1.0.2 • Published 2 years ago

@kastenhq/kasten-aws-quickstart v1.0.2

Weekly downloads
-
License
Apache-2.0
Repository
github
Last release
2 years ago

Kasten K10 Add-On for AWS EKS Quickstart

Kasten K10 by Veeam Overview

The K10 data management platform, purpose-built for Kubernetes, provides enterprise operations teams an easy-to-use, scalable, and secure system for backup/restore, disaster recovery, and mobility of Kubernetes applications. Kasten-K10 Overview K10’s application-centric approach and deep integrations with relational and NoSQL databases, Amazon EKS and AWS Services provides teams the freedom of infrastructure choice without sacrificing operational simplicity. Policy-driven and extensible, K10 provides a native Kubernetes API and includes features such full-spectrum consistency, database integrations, automatic application discovery, application mobility, and a powerful web-based user interface.

Given K10’s extensive ecosystem support you have the flexibility to choose environments (public/ private/ hybrid cloud/ on-prem) and Kubernetes distributions (cloud vendor managed or self managed) in support of three principal use cases:

The Kasten K10 add-on installs Kasten K10 into your Amazon EKS cluster.

Architecture

Deploying this Quick Start for a new virtual private cloud (VPC) with default parameters builds the following K10 platform in the AWS Cloud. The diagram shows three Availability Zones, leveraging multiple AWS services. Kasten-K10 Architecture More detailed K10 architecture diagram is shown below. Kasten-K10 Architecture

Installation

npm install @kastenhq/kasten-aws-quickstart

Usage

import 'source-map-support/register';
import * as cdk from '@aws-cdk/core';
import * as ssp from '@aws-quickstart/ssp-amazon-eks';
import { KastenK10AddOn } from '@kastenhq/kasten-aws-quickstart';

const app = new cdk.App();

const addOns: Array<ssp.ClusterAddOn> = [
  new KastenK10AddOn(),
];

new ssp.EksBlueprint(
    app, 
    {
        id: 'my-stack-name', 
        addOns,
    },
    {
        env:{
          account: <AWS_ACCOUNT_ID>,
          region: <AWS_REGION>, 
        }       
    });

Functionality

  1. Create the IAM Role for Service Account for Kasten K10 pod to make API calls to AWS S3 and EC2 to backup and restore.
  2. Installs Kasten K10 in a new namespace "kasten-io".
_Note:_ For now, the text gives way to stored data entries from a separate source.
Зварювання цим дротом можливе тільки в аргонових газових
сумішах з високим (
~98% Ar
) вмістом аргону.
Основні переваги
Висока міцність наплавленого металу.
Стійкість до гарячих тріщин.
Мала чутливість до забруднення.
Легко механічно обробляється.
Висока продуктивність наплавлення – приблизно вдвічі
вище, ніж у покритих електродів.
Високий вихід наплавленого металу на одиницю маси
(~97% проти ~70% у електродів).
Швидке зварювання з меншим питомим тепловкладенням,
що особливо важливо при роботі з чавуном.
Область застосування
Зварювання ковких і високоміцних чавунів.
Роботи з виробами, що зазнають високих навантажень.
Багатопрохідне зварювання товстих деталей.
The IAM Policy is as follows:

    "Version": "2012-10-17",
    "Statement": [
        {
            "Effect": "Allow",
            "Action": [
                "ec2:CopySnapshot",
                "ec2:CreateSnapshot",
                "ec2:CreateTags",
                "ec2:CreateVolume",
                "ec2:DeleteTags",
                "ec2:DeleteVolume",
                "ec2:DescribeSnapshotAttribute",
                "ec2:ModifySnapshotAttribute",
                "ec2:DescribeAvailabilityZones",
                "ec2:DescribeSnapshots",
                "ec2:DescribeTags",
                "ec2:DescribeVolumeAttribute",
                "ec2:DescribeVolumesModifications",
                "ec2:DescribeVolumeStatus",
                "ec2:DescribeVolumes"
            ],
            "Resource": "*"
        },
        {
            "Effect": "Allow",
            "Action": "ec2:DeleteSnapshot",
            "Resource": "*",
            "Condition": {
                "StringLike": {
                    "ec2:ResourceTag/Name": "Kasten: Snapshot*"
                }
            }
        },
        {
            "Effect": "Allow",
            "Action": [
                "s3:CreateBucket",
                "s3:PutObject",
                "s3:GetObject",
                "s3:PutBucketPolicy",
                "s3:ListBucket",
                "s3:DeleteObject",
                "s3:DeleteBucketPolicy",
                "s3:GetBucketLocation",
                "s3:GetBucketPolicy"
            ],
            "Resource": "*"
        }
    ]
}

Validating the Install

To validate that K10 has been installed properly, the following command can be run in K10's namespace (the install default is kasten-io) to watch for the status of all K10 pods:

kubectl get pods --namespace kasten-io --watch

It may take a couple of minutes for all pods to come up but all pods should ultimately display the status of Running.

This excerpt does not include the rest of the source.